(Saved data entries)
◆ ◆ ◆

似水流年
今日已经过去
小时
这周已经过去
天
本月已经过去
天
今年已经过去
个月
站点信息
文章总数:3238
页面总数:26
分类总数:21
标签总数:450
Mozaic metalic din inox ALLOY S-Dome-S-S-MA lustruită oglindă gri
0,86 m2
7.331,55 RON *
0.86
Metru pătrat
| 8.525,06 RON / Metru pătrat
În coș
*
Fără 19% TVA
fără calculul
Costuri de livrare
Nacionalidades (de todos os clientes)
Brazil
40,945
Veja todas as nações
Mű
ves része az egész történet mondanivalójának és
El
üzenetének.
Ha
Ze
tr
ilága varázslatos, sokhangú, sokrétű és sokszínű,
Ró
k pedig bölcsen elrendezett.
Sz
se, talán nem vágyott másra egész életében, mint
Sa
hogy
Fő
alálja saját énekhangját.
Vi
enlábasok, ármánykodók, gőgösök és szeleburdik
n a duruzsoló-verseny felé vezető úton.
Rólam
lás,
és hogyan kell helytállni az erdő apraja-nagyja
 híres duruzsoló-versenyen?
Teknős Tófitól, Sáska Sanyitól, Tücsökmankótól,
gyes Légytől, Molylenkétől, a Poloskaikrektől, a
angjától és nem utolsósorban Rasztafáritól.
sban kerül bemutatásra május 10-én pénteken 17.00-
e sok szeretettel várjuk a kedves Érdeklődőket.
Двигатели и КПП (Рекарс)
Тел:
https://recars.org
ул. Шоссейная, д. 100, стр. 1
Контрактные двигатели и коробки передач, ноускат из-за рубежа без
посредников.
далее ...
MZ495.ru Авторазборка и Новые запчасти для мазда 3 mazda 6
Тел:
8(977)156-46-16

◆ ◆ ◆

TASK DESCRIPTION: List the lines of the records where "egész" occurs.

EXPECTED OUTPUT:
ves része az egész történet mondanivalójának és
se, talán nem vágyott másra egész életében, mint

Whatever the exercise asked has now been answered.